Type I and Type II Errors

error type

In statistics, Type I and type II errors are errors that happen when a coincidence occurs while doing statistical inference, which gives you a wrong conclusion. A Type I error is saying the original question is false, when it is actually true (e.g. a jury finding an innocent person guilty, a ‘false positive’); a Type II error is saying the original question is true, when it is actually false (e.g. a jury finding a guilty person not guilty, a ‘false negative’ or simply a ‘miss’).

Usually a type I error leads one to conclude that a thing or relationship exists when really it doesn’t: for example, that a patient has a disease being tested for when really the patient does not have the disease, or that a medical treatment cures a disease when really it doesn’t. Examples of type II errors would be a blood test failing to detect the disease it was designed to detect, in a patient who really has the disease; or a clinical trial of a medical treatment failing to show that the treatment works when really it does.

In statistical test theory the notion of statistical error is an integral part of hypothesis testing. The test requires an unambiguous statement of a null hypothesis, which usually corresponds to a default ‘state of nature,’ for example ‘this person is healthy,’ ‘this accused is not guilty,’ or ‘this product is not broken.’ An alternative hypothesis is the negation of null hypothesis, for example, ‘this person is not healthy,’ ‘this accused is guilty,’ or ‘this product is broken.’ The result of the test may be negative, relative to null hypothesis (not healthy, guilty, broken) or positive (healthy, not guilty, not broken). If the result of the test corresponds with reality, then a correct decision has been made. However, if the result of the test does not correspond with reality, then an error has occurred. Due to the statistical nature of a test, the result is never, except in very rare cases, free of error.

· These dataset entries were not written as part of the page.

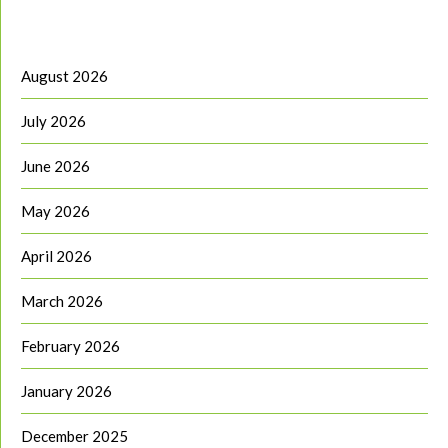
August 2026
July 2026
June 2026
May 2026
April 2026
March 2026
February 2026
January 2026
December 2025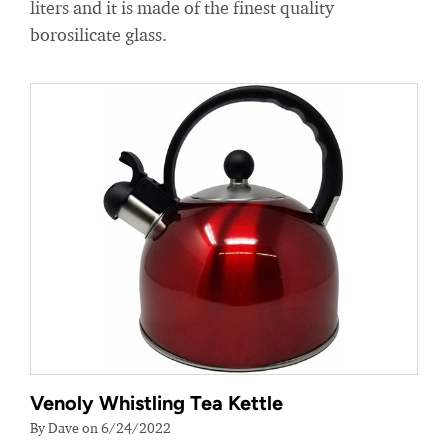
liters and it is made of the finest quality
borosilicate glass.
Venoly Whistling Tea Kettle
By Dave on 6/24/2022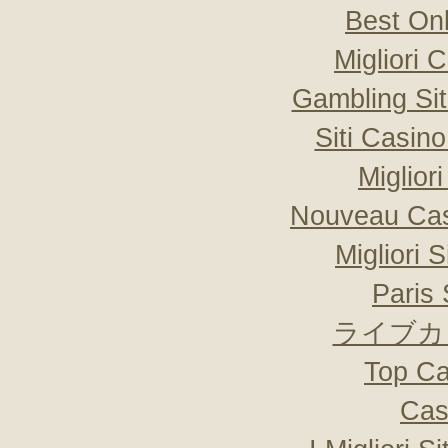
Best On
Migliori
Gambling Si
Siti Casin
Miglior
Nouveau Cas
Migliori 
Paris 
ライブカ
Top Ca
Cas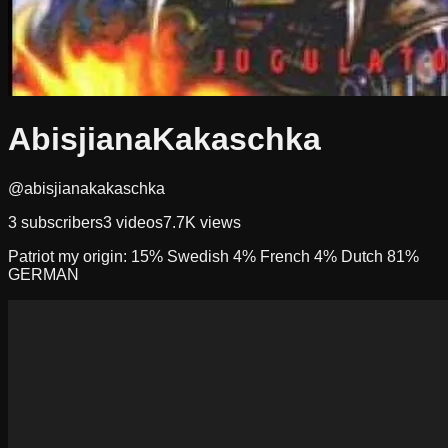
AbisjianaKakaschka
@abisjianakakaschka
3
subscribers
3
videos
7.7K
views
Patriot my origin: 15% Swedish 4% French 4% Dutch 81%
GERMAN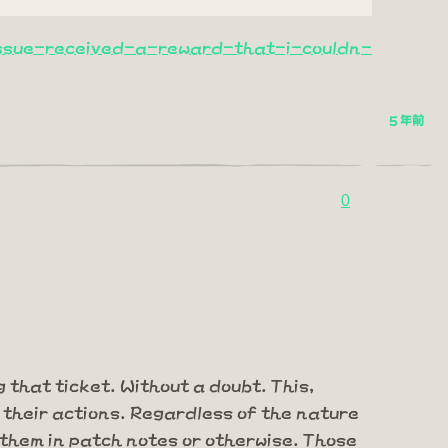
ssue-received-a-reward-that-i-couldn-
5 年前
0
 that ticket. Without a doubt. This,
their actions. Regardless of the nature
them in patch notes or otherwise. Those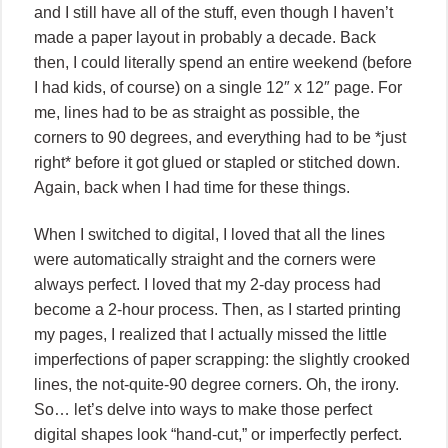
and I still have all of the stuff, even though I haven’t
made a paper layout in probably a decade. Back
then, I could literally spend an entire weekend (before
I had kids, of course) on a single 12″ x 12″ page. For
me, lines had to be as straight as possible, the
corners to 90 degrees, and everything had to be *just
right* before it got glued or stapled or stitched down.
Again, back when I had time for these things.
When I switched to digital, I loved that all the lines
were automatically straight and the corners were
always perfect. I loved that my 2-day process had
become a 2-hour process. Then, as I started printing
my pages, I realized that I actually missed the little
imperfections of paper scrapping: the slightly crooked
lines, the not-quite-90 degree corners. Oh, the irony.
So… let’s delve into ways to make those perfect
digital shapes look “hand-cut,” or imperfectly perfect.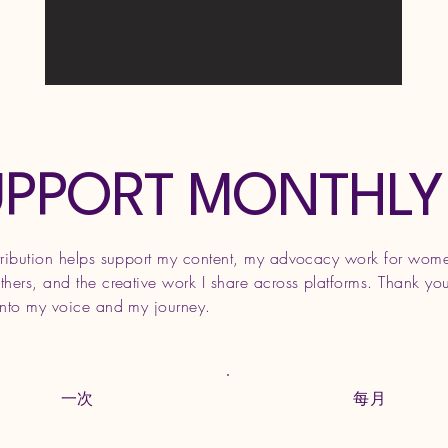
UPPORT MONTHLY
tribution helps support my content, my advocacy work for wom
hers, and the creative work I share across platforms. Thank you
into my voice and my journey.
一次
每月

Type I errors (false positive) are philosophically a focus of skepticism (critical thinking) and Occam’s razor (preference for simpler explanations. A Type I error occurs when we believe a falsehood. In terms of folk tales, an investigator may be ‘crying wolf’ without a wolf in sight (raising a false alarm). A type II error, also known as an error of the second kind, occurs when the null hypothesis is false, but erroneously fails to be rejected. It is failing to assert what is present, a miss. A Type II error is committed when we fail to believe a truth. In terms of folk tales, an investigator may fail to see the wolf (‘failing to raise an alarm’). A false negative error is where a test result indicates that a condition failed, while it actually was successful. A common example is a guilty prisoner freed from jail. The condition: ‘Is the prisoner guilty?’ actually had a positive result (yes, he is guilty). But the test failed to realize this, and wrongly decided the prisoner was not guilty.

Both types of errors are problems for individuals, corporations, and data analysis. A false positive (with null hypothesis of health) in medicine causes unnecessary worry or treatment, while a false negative gives the patient the dangerous illusion of good health and the patient might not get an available treatment. A false positive in manufacturing quality control (with a null hypothesis of a product being well made) discards a product that is actually well made, while a false negative stamps a broken product as operational. A false positive (with null hypothesis of no effect) in scientific research suggest an effect that is not actually there, while a false negative fails to detect an effect that is there.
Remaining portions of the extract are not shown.